# BackYard needs Help ASAP!! Pics included



## fiji-fa5 (Apr 24, 2009)

Hello everyone. Maybe someone here can help me out. I am having some issues with my backyard. I have had numerous contractors (graders, drain tile expert, concrete contractor) come out to my home to help identify the problem. No one has given me a solid answer as to what the problem is.

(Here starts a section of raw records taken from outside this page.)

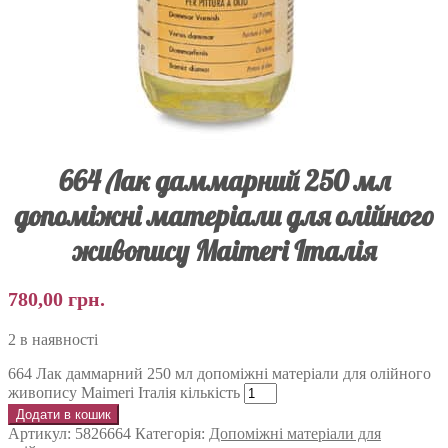
664 Лак даммарний 250 мл
допоміжні матеріали для олійного
живопису Maimeri Італія
780,00
грн.
2 в наявності
664 Лак даммарний 250 мл допоміжні матеріали для олійного
живопису Maimeri Італія кількість
Додати в кошик
Артикул:
5826664
Категорія:
Допоміжні матеріали для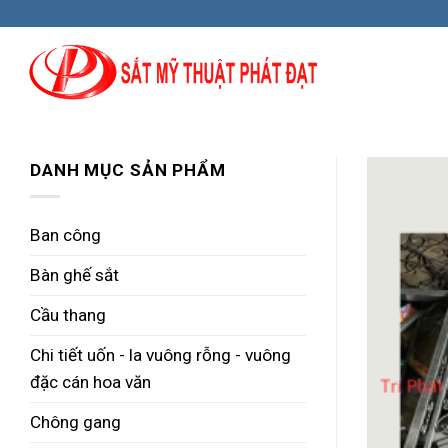
Skip
to
content
DANH MỤC SẢN PHẨM
Ban công
Bàn ghế sắt
Cầu thang
Chi tiết uốn - la vuông rỗng - vuông
đặc cán hoa văn
Chông gang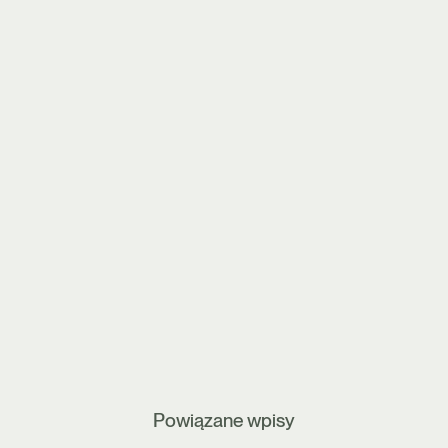
Powiązane wpisy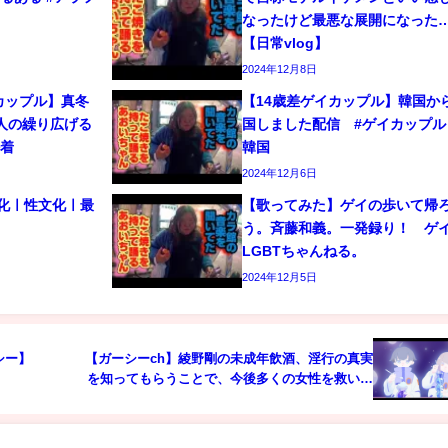
なったけど最悪な展開になった
【日常vlog】
2024年12月8日
カップル】真冬
【14歳差ゲイカップル】韓国か
人の繰り広げる
国しました配信 #ゲイカップル 
密着
韓国
2024年12月6日
文化ㅣ性文化ㅣ最
【歌ってみた】ゲイの歩いて帰
う。斉藤和義。一発録り！ 
LGBTちゃんねる。
2024年12月5日
シー】
【ガーシーch】綾野剛の未成年飲酒、淫行の真実
】
を知ってもらうことで、今後多くの女性を救いた
いです。元NMB48松岡知穂。＃綾野剛＃松岡知穂
＃東谷義和＃未成年飲酒＃淫行＃真実＃トライス
トーン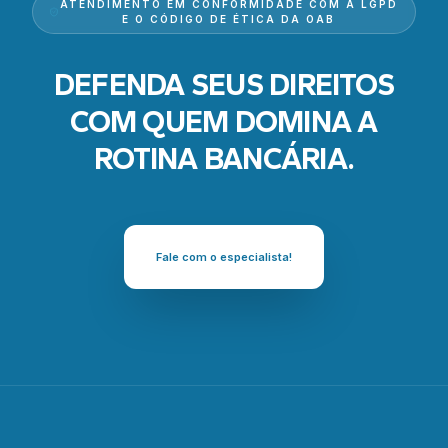
ATENDIMENTO EM CONFORMIDADE COM A LGPD
E O CÓDIGO DE ÉTICA DA OAB
DEFENDA SEUS DIREITOS
COM QUEM DOMINA A
ROTINA BANCÁRIA.
Fale com o especialista!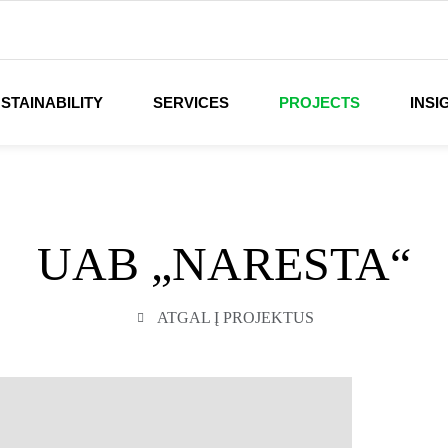
STAINABILITY
SERVICES
PROJECTS
INSI
UAB „NARESTA“
ATGAL Į PROJEKTUS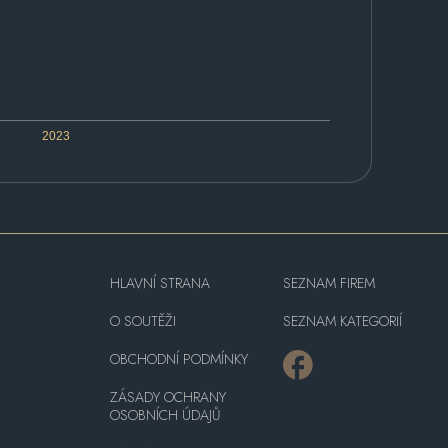
2023
HLAVNÍ STRANA
SEZNAM FIREM
O SOUTĚŽI
SEZNAM KATEGORIÍ
OBCHODNÍ PODMÍNKY
ZÁSADY OCHRANY
OSOBNÍCH ÚDAJŮ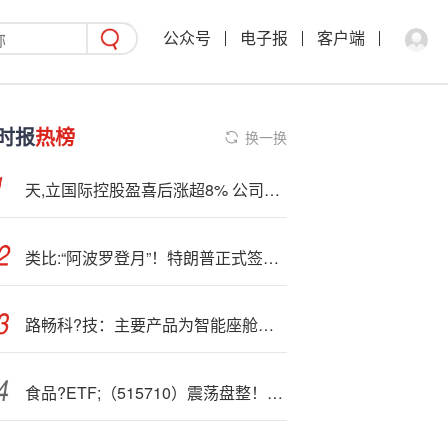
公众号
电子报
客户端
时报
热榜
换一换
天,立国际控股盈喜后涨超8% 公司预计截至8月底年度纯利同比增长约17%
类比:“阿波罗登月”！特朗普正式签署“创世纪计划”，汇聚美国资源，推动AI研究
路畅科?技：主要产品为智能座舱、智能辅助驾驶及智能网联相关产品
食品?ETF;（515710）震荡盘整！吃喝板块估值接近10年低位，左侧布局时机已至？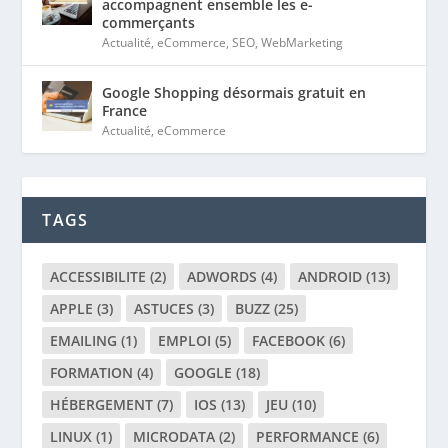
accompagnent ensemble les e-
commerçants
Actualité
,
eCommerce
,
SEO
,
WebMarketing
Google Shopping désormais gratuit en
France
Actualité
,
eCommerce
TAGS
ACCESSIBILITE
(2)
ADWORDS
(4)
ANDROID
(13)
APPLE
(3)
ASTUCES
(3)
BUZZ
(25)
EMAILING
(1)
EMPLOI
(5)
FACEBOOK
(6)
FORMATION
(4)
GOOGLE
(18)
HÉBERGEMENT
(7)
IOS
(13)
JEU
(10)
LINUX
(1)
MICRODATA
(2)
PERFORMANCE
(6)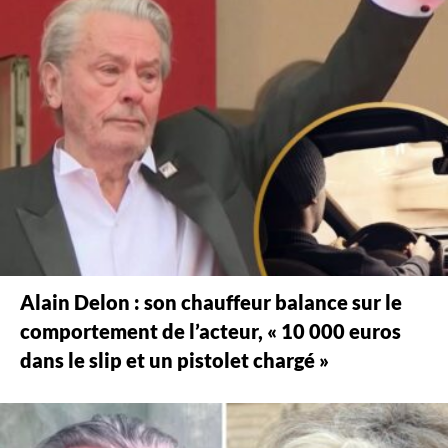
Alain Delon : son chauffeur balance sur le
comportement de l’acteur, « 10 000 euros
dans le slip et un pistolet chargé »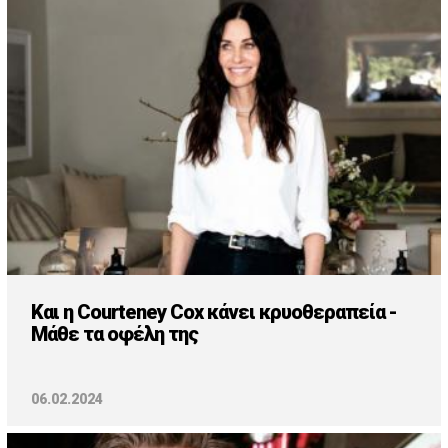
Cooking
ΛΛΟΙ ΣΥΝΔΕΣΜΟΙ
igma Tv
ημερινή
Ράδιο Πρώτο
 Love Style
Και η Courteney Cox κάνει κρυοθεραπεία -
Μάθε τα οφέλη της
06.02.2024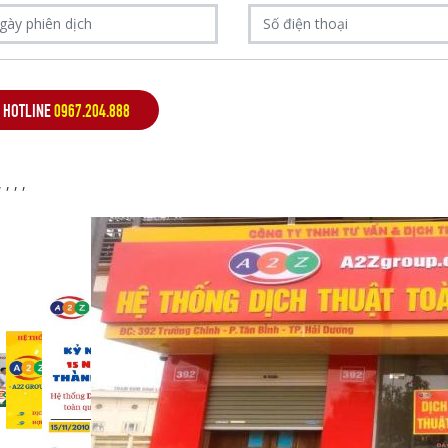
HOTLINE
0967.204.888
,
,
,
,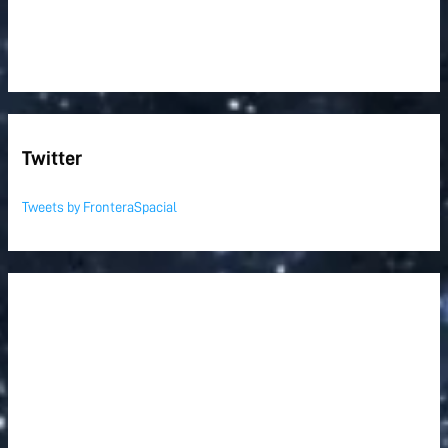
Twitter
Tweets by FronteraSpacial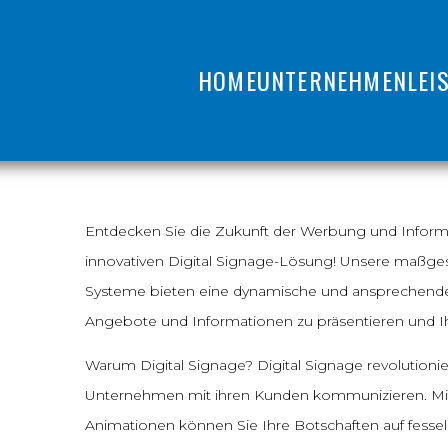
HOME
UNTERNEHMEN
LEI
Entdecken Sie die Zukunft der Werbung und Inform
innovativen Digital Signage-Lösung! Unsere maßges
Systeme bieten eine dynamische und ansprechende 
Angebote und Informationen zu präsentieren und Ih
Warum Digital Signage? Digital Signage revolutionie
Unternehmen mit ihren Kunden kommunizieren. Mit
Animationen können Sie Ihre Botschaften auf fessel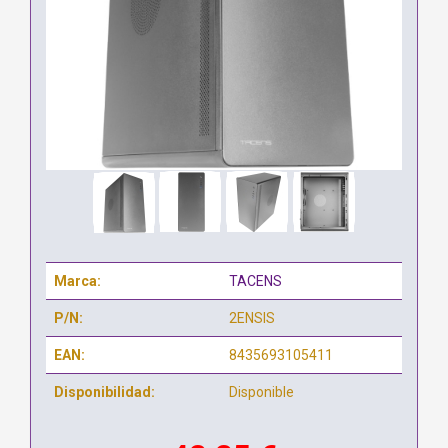
Marca:
TACENS
P/N:
2ENSIS
EAN:
8435693105411
Disponibilidad:
Disponible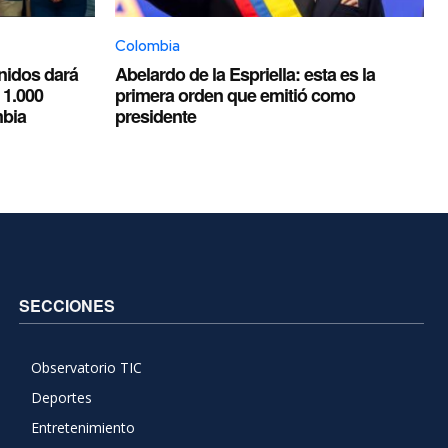
Colombia
Unidos dará
Abelardo de la Espriella: esta es la
 1.000
primera orden que emitió como
mbia
presidente
SECCIONES
Observatorio TIC
Deportes
Entretenimiento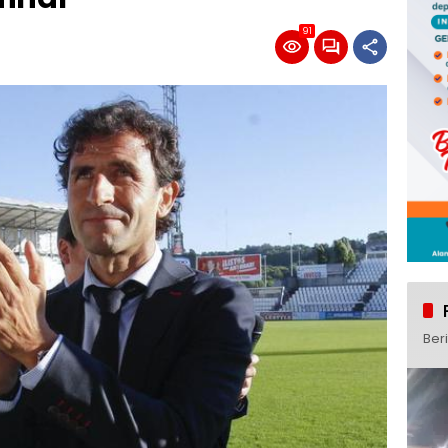
91
Ber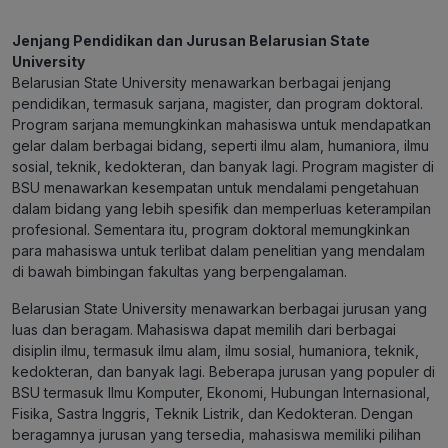
Jenjang Pendidikan dan Jurusan Belarusian State
University
Belarusian State University menawarkan berbagai jenjang
pendidikan, termasuk sarjana, magister, dan program doktoral.
Program sarjana memungkinkan mahasiswa untuk mendapatkan
gelar dalam berbagai bidang, seperti ilmu alam, humaniora, ilmu
sosial, teknik, kedokteran, dan banyak lagi. Program magister di
BSU menawarkan kesempatan untuk mendalami pengetahuan
dalam bidang yang lebih spesifik dan memperluas keterampilan
profesional. Sementara itu, program doktoral memungkinkan
para mahasiswa untuk terlibat dalam penelitian yang mendalam
di bawah bimbingan fakultas yang berpengalaman.
Belarusian State University menawarkan berbagai jurusan yang
luas dan beragam. Mahasiswa dapat memilih dari berbagai
disiplin ilmu, termasuk ilmu alam, ilmu sosial, humaniora, teknik,
kedokteran, dan banyak lagi. Beberapa jurusan yang populer di
BSU termasuk Ilmu Komputer, Ekonomi, Hubungan Internasional,
Fisika, Sastra Inggris, Teknik Listrik, dan Kedokteran. Dengan
beragamnya jurusan yang tersedia, mahasiswa memiliki pilihan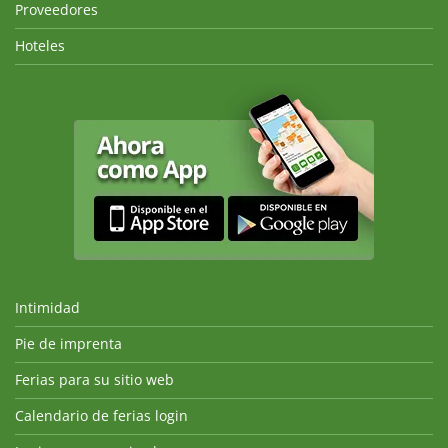
Proveedores
Hoteles
Intimidad
Pie de imprenta
Ferias para su sitio web
Calendario de ferias login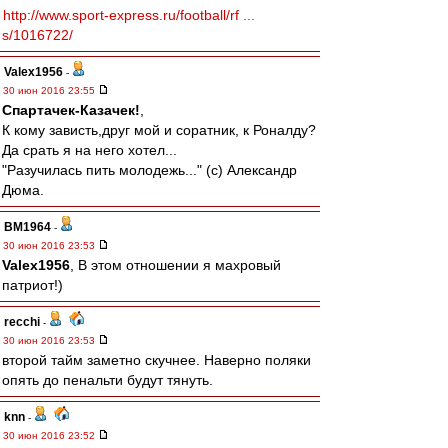
http://www.sport-express.ru/football/rf ...
s/1016722/
Valex1956
-
30 июн 2016 23:55
Спартачек-Казачек!
,
К кому зависть,друг мой и соратник, к Роналду?
Да срать я на него хотел...
"Разучилась пить молодежь..." (с) Александр
Дюма.
BM1964
-
30 июн 2016 23:53
Valex1956
, В этом отношении я махровый
патриот!)
recchi
-
30 июн 2016 23:53
второй тайм заметно скучнее. Наверно поляки
опять до пенальти будут тянуть.
knn
-
30 июн 2016 23:52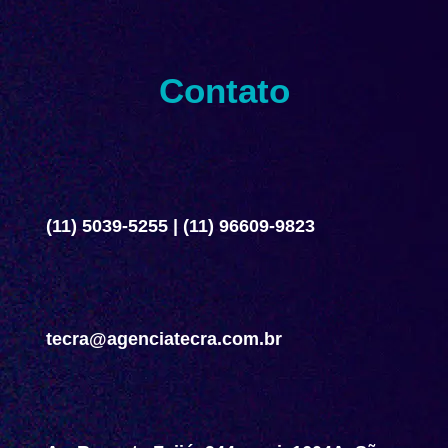
Contato
(11) 5039-5255
|
(11) 96609-9823
tecra@agenciatecra.com.br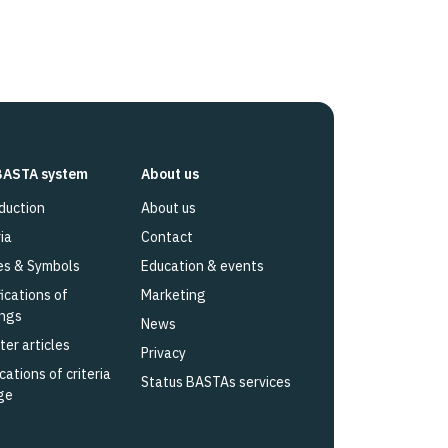
BASTA system
About us
duction
About us
ia
Contact
es & Symbols
Education & events
fications of
Marketing
ings
News
ter articles
Privacy
cations of criteria
Status BASTAs services
ge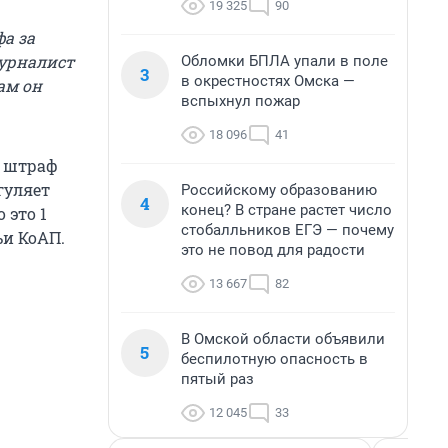
19 325
90
а за
журналист
Обломки БПЛА упали в поле
3
в окрестностях Омска —
ам он
вспыхнул пожар
18 096
41
, штраф
гуляет
Российскому образованию
4
конец? В стране растет число
 это 1
стобалльников ЕГЭ — почему
ьи КоАП.
это не повод для радости
13 667
82
В Омской области объявили
5
беспилотную опасность в
пятый раз
12 045
33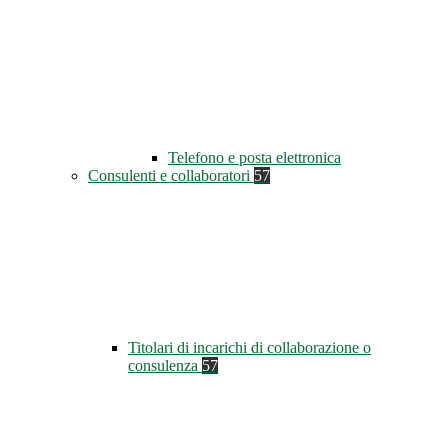
Telefono e posta elettronica
Consulenti e collaboratori
57
Titolari di incarichi di collaborazione o
consulenza
57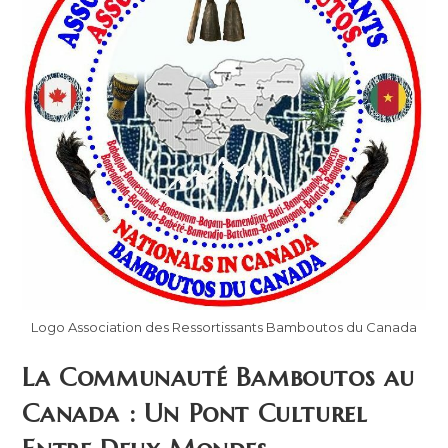
Logo Association des Ressortissants Bamboutos du Canada
La Communauté Bamboutos au
Canada : Un Pont Culturel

*sorry for being so long:*

We'll start with a little *background: *
I have been at this house since Oct 2007, first home ever. When purchased the house the yard and lawn was a little wet but paid no attentioned to it. According to the disclosure, the previous owners have had drain tiles installed to improve drainage. I have also talked to some neighbors and they have noticed previous owners using various contractors working on the yard throughout the years. I guess after talking to the neighbors this area used to be a wet-land area and redeveloped to an established neighborhood. Neighbors had mentioned that they too have had drainage issues and some have brought in top soil dirt or contracted to have drain tiles installed.
*Current status:*
Come spring 2008 water was slowly building up in the backyard. We have had heavy rainstorms that spring, location IOWA. I let the yard dry up for days and other parts of the yard was dry, except for these particular areas and along hill side. Isn't water suppose to drain down a hill, ie slope? My father and I figured drainage issue. We rented a trencher, bought drain tiles, and order 8 tons of pea rock. As we attempted to begin trenching but every so feet we'd run into existing drain tiles and immediatedly stopped. We picked a different location to begin trenching. Once again ran into more existing drain tiles. . Picked another location, began, trench, same problem.  
At this point, we were unable to determine the configuration of the exisiting layout of the tiles and gave up after 3 days. They were running up and down, left to right, diagonal. It was very difficult to navigate the trencher as the ground where we want the drain tiles to run through was very wet. We'd get stuck here and there. The ground is made up of clay dirt. The retaining water always had a foul smell, sat in numerous areas, and always had the film on top. Film easiest to described as if you pour gasoline on water. I thought it was sewage of some sort and call the city out to check. They stated that it was not sewage as no sewage pipes runs through the back yard.
I gave up all spring, summer, and fall of 2008. The yard has been a mess since then, kids can not play in yard without coming back muddy. I figured that I can put basketball court over everything( concrete slabs) but concrete man said it would crack and be very useless.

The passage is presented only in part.